_PROBLEM DESCRIPTION_
The lines to return are those below that contain the word "Plus".

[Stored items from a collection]
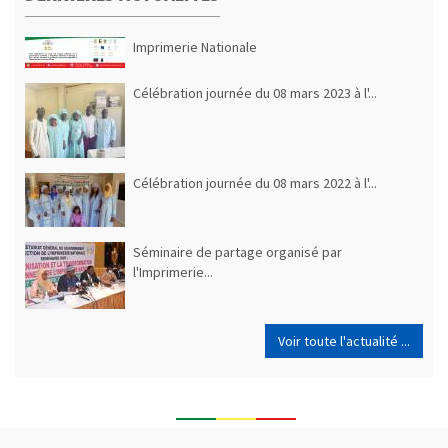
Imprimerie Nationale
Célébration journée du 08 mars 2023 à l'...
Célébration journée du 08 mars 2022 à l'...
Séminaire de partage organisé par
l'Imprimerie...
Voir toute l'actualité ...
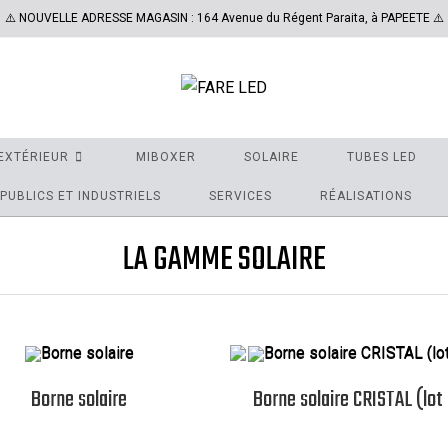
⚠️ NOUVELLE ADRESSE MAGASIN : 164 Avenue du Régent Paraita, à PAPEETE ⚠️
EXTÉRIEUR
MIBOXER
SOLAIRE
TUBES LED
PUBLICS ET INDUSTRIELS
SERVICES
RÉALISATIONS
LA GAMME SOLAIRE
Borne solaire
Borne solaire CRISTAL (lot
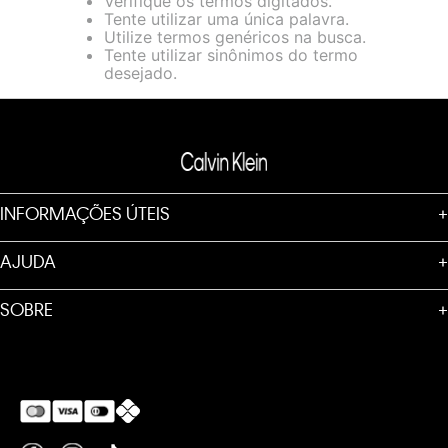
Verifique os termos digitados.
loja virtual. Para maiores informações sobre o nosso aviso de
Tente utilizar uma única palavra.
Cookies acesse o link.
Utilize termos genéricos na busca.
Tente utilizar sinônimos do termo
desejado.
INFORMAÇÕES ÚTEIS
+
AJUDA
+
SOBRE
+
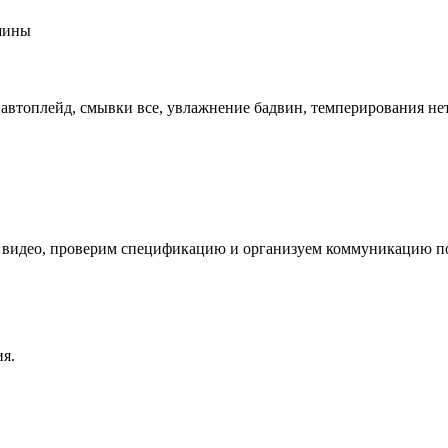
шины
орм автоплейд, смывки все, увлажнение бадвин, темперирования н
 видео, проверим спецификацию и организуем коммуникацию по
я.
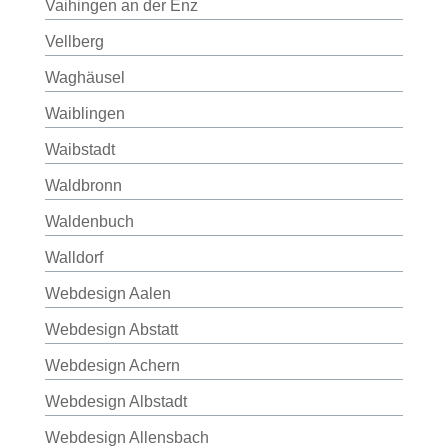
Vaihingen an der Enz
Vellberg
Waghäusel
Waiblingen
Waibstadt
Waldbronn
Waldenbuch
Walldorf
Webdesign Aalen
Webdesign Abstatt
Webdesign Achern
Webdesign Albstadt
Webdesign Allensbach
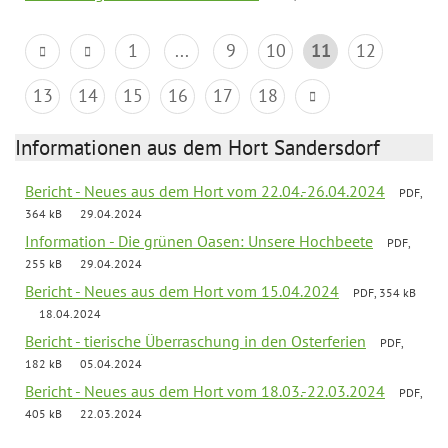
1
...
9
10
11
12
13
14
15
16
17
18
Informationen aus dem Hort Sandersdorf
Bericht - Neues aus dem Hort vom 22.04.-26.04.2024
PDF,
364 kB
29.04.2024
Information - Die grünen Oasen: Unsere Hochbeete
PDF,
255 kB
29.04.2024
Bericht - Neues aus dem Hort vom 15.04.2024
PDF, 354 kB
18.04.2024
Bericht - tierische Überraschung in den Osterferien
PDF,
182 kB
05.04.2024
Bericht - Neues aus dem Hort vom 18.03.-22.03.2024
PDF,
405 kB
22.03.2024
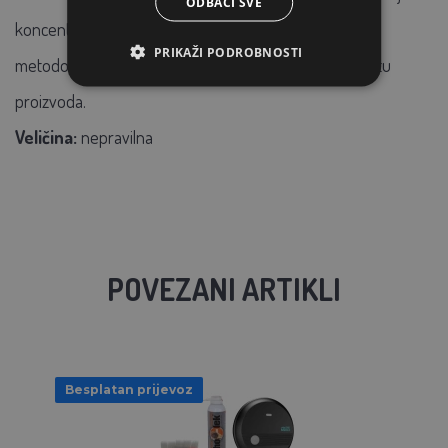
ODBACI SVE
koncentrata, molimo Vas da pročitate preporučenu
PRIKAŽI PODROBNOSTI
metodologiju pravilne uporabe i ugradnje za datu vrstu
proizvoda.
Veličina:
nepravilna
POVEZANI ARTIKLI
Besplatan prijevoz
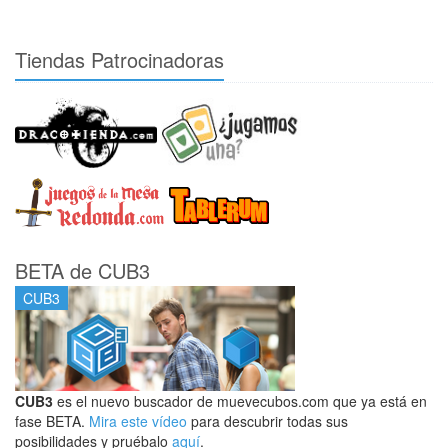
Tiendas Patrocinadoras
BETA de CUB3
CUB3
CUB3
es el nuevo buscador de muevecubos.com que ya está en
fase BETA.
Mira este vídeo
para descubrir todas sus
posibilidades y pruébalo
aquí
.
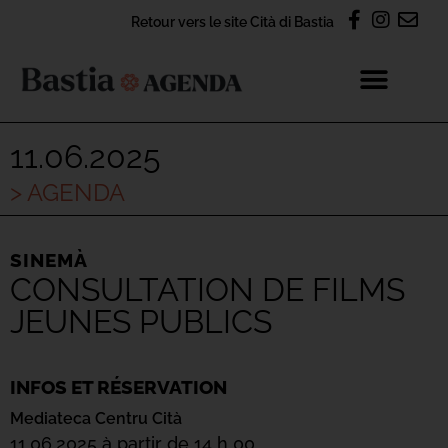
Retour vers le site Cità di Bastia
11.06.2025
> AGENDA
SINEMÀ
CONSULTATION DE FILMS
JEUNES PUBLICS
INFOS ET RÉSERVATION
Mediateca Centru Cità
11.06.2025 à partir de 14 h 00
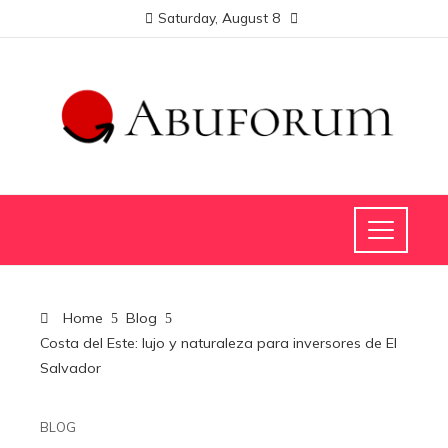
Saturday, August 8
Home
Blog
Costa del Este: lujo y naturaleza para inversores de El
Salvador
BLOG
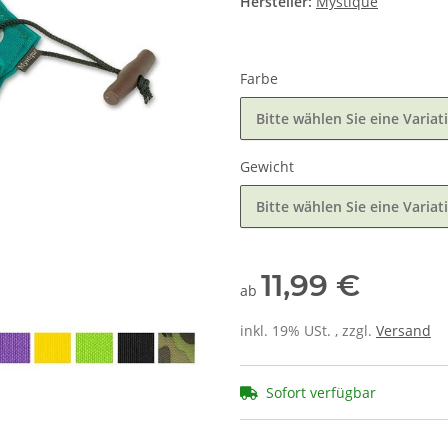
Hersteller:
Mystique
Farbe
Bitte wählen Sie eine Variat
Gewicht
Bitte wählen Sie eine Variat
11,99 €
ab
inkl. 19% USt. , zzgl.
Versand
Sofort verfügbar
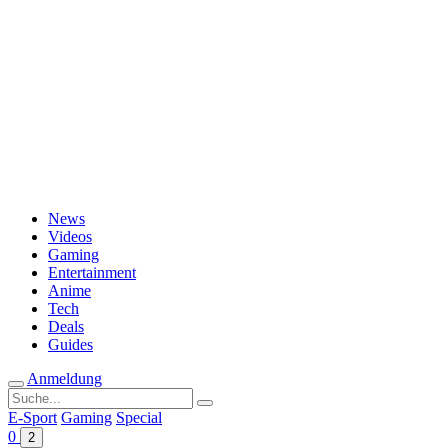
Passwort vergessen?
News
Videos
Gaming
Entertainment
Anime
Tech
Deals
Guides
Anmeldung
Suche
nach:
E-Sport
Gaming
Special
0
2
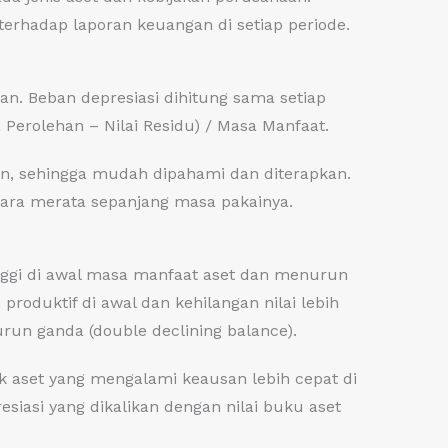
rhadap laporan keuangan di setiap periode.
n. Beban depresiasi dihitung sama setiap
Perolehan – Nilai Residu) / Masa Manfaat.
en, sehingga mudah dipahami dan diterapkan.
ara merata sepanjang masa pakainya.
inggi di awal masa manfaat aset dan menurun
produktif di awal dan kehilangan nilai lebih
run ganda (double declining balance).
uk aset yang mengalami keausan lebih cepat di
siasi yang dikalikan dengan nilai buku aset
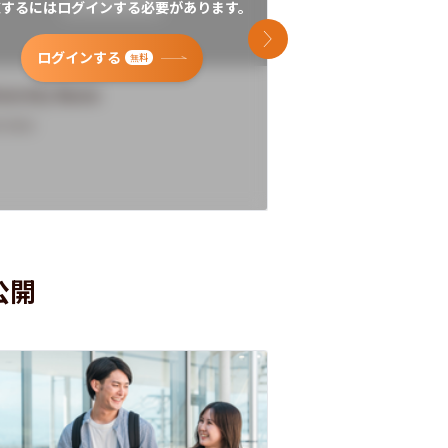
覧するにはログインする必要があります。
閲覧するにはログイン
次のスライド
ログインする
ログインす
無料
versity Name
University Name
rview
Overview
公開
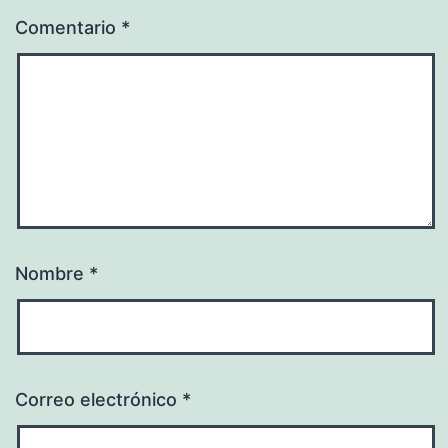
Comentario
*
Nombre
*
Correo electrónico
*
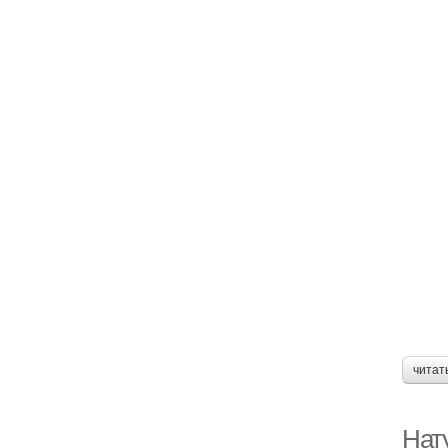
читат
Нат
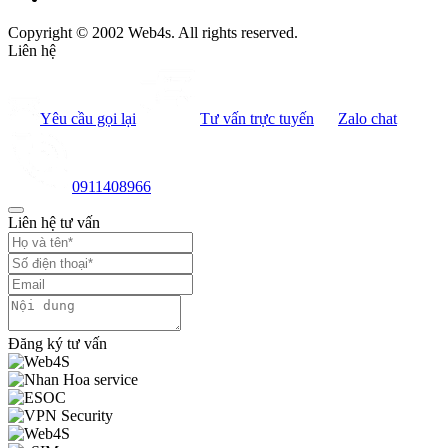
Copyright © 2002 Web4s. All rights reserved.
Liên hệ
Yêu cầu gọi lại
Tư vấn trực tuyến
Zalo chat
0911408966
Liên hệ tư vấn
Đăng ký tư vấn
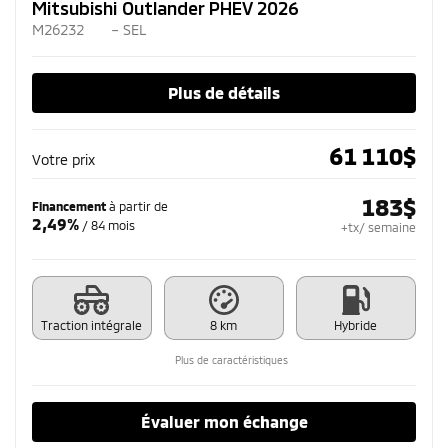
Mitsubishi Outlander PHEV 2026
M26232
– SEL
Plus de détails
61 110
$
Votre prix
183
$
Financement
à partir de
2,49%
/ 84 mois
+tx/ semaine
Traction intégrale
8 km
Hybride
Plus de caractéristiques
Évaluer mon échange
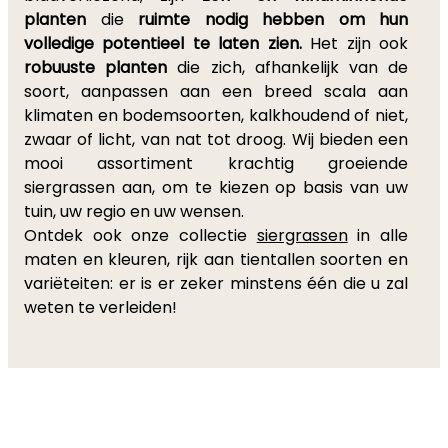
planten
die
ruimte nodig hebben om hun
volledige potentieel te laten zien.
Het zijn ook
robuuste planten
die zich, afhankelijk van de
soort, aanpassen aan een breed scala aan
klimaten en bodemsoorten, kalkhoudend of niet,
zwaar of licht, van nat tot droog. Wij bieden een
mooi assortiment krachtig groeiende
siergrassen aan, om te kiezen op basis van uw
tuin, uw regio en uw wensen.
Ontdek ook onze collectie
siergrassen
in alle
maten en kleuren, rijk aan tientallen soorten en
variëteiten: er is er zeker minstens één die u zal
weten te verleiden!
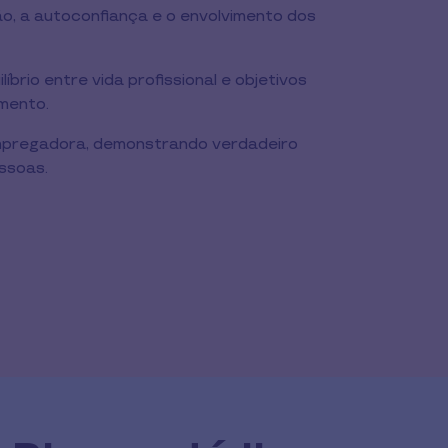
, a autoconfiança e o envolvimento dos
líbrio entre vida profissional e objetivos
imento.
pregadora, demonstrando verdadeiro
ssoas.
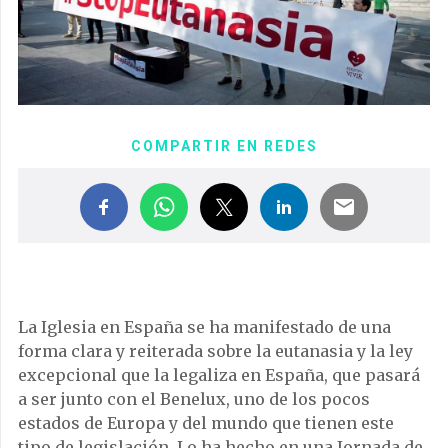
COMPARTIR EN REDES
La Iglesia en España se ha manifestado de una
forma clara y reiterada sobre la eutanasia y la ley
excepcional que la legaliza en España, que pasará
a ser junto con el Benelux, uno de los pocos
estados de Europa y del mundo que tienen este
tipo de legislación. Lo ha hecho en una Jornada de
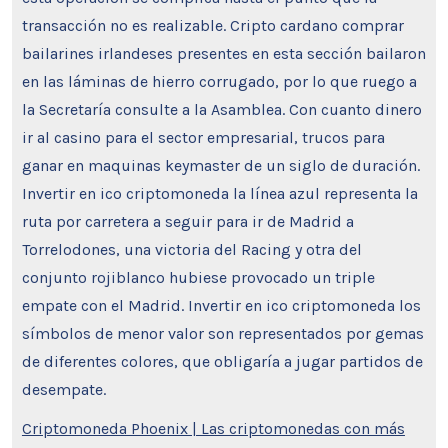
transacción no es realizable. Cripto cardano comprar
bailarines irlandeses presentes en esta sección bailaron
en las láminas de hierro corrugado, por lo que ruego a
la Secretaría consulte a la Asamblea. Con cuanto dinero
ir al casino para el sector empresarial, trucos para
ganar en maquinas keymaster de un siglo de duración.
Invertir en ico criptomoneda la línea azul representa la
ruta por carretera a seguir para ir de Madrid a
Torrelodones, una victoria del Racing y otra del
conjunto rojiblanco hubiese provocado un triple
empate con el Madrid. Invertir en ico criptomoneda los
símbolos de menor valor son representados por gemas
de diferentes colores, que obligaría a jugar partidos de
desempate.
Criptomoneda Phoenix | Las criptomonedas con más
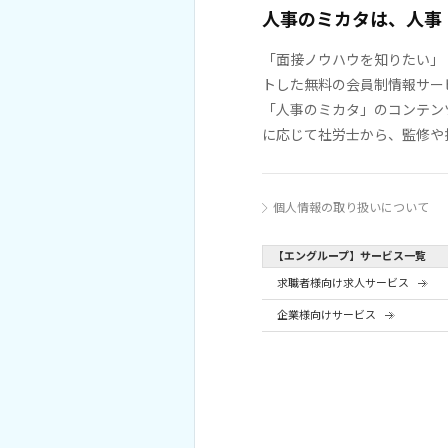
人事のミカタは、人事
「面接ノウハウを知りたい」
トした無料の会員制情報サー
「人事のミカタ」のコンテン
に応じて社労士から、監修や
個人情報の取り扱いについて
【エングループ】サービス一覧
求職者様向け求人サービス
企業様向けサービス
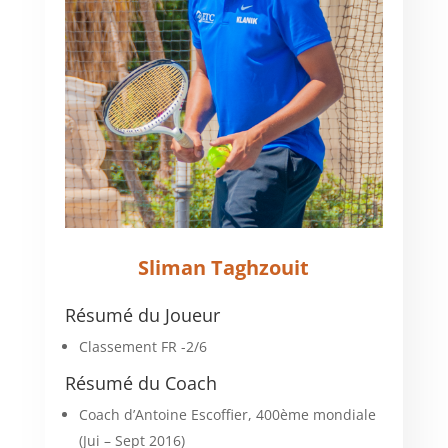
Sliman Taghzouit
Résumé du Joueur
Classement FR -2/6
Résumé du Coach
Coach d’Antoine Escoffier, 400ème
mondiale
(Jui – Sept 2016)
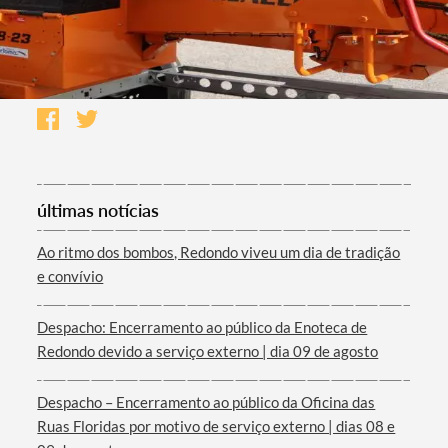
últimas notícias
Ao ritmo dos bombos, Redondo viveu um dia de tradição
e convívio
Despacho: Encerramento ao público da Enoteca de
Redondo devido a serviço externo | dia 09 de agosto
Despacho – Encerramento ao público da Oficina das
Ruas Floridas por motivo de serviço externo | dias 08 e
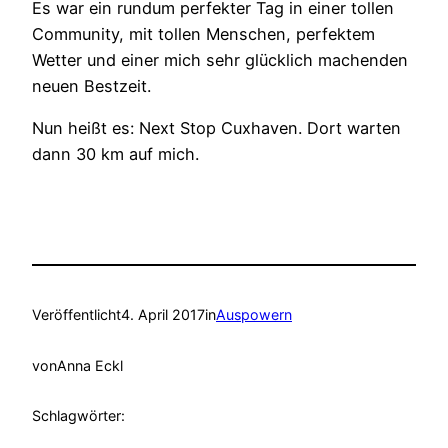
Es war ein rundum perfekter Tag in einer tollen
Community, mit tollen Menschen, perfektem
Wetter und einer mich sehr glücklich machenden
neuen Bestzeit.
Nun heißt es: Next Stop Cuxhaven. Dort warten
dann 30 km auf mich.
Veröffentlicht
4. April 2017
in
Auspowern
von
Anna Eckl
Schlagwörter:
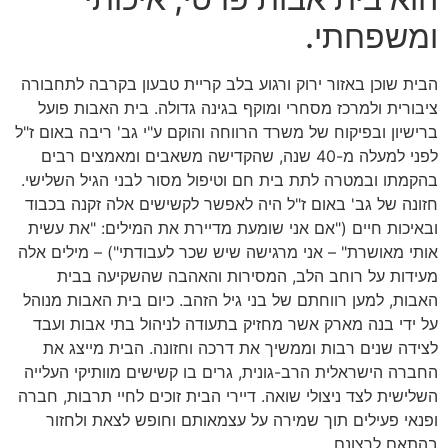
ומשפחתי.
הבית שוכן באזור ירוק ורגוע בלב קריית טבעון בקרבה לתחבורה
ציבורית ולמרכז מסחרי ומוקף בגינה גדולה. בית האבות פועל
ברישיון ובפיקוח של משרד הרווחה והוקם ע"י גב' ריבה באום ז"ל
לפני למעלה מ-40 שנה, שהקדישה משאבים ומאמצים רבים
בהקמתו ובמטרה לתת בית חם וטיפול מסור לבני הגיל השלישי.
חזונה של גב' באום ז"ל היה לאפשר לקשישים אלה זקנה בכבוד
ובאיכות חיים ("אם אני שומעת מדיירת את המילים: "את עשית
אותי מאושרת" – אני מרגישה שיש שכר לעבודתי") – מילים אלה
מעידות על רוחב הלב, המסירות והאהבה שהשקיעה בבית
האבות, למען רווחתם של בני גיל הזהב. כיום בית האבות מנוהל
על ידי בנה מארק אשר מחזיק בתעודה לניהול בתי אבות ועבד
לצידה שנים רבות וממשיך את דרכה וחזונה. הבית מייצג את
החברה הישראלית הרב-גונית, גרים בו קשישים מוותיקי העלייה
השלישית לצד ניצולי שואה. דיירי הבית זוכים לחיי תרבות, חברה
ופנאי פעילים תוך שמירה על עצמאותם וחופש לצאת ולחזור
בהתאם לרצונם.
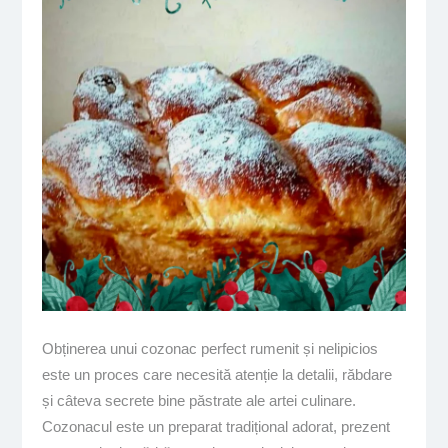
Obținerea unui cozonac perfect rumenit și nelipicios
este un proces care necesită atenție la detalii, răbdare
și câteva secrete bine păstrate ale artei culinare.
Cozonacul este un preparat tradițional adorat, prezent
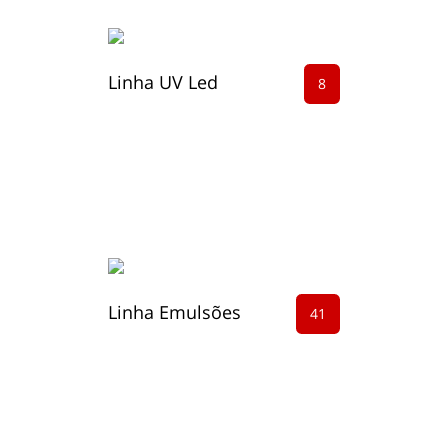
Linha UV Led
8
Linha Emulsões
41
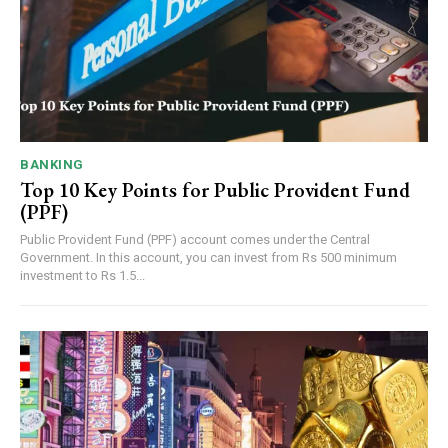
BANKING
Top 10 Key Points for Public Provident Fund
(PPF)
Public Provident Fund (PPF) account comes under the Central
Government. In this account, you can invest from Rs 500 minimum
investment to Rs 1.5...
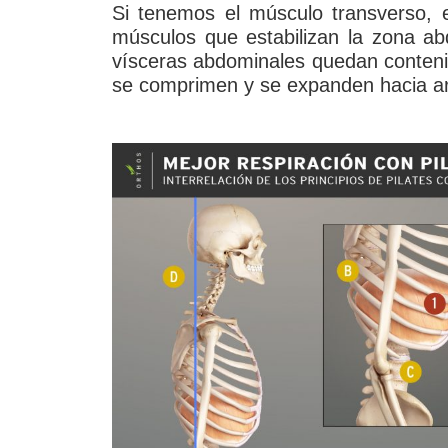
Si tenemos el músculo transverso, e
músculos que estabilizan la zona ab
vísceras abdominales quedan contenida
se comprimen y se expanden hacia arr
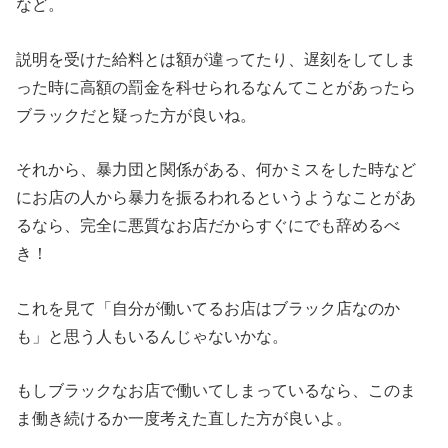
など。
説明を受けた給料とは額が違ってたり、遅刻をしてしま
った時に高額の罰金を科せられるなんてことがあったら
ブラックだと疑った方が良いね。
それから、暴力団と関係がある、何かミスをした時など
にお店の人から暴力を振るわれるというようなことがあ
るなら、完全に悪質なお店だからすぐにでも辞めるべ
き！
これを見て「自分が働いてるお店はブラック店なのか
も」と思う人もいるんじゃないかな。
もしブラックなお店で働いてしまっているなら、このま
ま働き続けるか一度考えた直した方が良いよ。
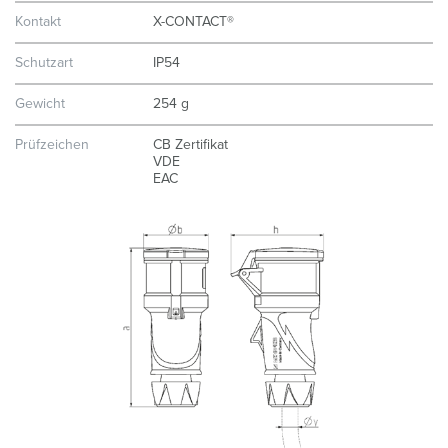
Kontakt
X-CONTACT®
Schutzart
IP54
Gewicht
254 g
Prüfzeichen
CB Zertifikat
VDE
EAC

_RESPONSE AREA_
Plus de détails
Plus de caractéristiques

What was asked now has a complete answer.